Monitor colostrum quality and uptake 

Colostrum is critical for the newborn calf. You can not be sure that a calf that is only nursed by the cow gets enough colostrum. Up to 60 % of the calves will suffer to failure of passive transfer of antibodies. It is necessary to monitor both quality and amount of colostrum the calves ingest. Feeding the calf colostrum is a safe way to secure sufficient immunization. Always keep good quality colostrum in a colostrum bank, so you have colostrum to supply calves born from cows with little or to poor colostrum.  

 

Monitoring the calves  

Monitoring calf health is vital.
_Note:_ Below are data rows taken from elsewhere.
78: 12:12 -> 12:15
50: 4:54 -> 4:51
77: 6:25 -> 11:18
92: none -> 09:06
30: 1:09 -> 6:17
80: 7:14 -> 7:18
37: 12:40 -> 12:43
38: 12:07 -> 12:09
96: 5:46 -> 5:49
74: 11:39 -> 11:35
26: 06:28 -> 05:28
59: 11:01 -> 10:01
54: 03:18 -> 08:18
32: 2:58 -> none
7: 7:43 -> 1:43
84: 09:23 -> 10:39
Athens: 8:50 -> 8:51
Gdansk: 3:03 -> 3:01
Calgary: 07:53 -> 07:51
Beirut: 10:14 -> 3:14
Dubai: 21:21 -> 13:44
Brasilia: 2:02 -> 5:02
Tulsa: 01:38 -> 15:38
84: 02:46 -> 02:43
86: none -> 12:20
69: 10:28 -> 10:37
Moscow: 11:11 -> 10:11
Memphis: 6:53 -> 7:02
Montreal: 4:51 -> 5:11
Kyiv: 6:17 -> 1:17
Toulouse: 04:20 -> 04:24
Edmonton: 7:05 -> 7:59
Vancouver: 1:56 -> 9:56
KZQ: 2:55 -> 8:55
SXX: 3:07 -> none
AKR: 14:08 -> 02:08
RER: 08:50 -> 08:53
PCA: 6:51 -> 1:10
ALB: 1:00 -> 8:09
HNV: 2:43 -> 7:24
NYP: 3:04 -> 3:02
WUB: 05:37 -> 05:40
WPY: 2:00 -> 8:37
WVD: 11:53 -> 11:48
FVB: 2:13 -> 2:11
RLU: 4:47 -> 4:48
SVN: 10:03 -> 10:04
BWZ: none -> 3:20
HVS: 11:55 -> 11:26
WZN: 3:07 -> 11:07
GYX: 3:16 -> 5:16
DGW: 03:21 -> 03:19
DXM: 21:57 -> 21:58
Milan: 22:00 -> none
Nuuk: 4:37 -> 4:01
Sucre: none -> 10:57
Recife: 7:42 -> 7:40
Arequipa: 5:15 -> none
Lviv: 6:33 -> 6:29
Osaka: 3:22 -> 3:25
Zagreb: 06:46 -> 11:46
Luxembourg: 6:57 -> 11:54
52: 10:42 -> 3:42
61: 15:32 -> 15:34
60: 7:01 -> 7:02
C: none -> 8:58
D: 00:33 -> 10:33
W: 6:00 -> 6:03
Do not expect that the cow can do this job or that health monitoring is less time consuming when calves and cows are kept together. When calves are bucket fed twice daily, it is quite easy to monitor wellbeing of the calf, appetite and drinking speed. You do not get the same information if the cow is the caretaker. Therefore, the person responsible for monitoring the calves must look for the small signs of illness, so proper intervention can be carried out before it is too late.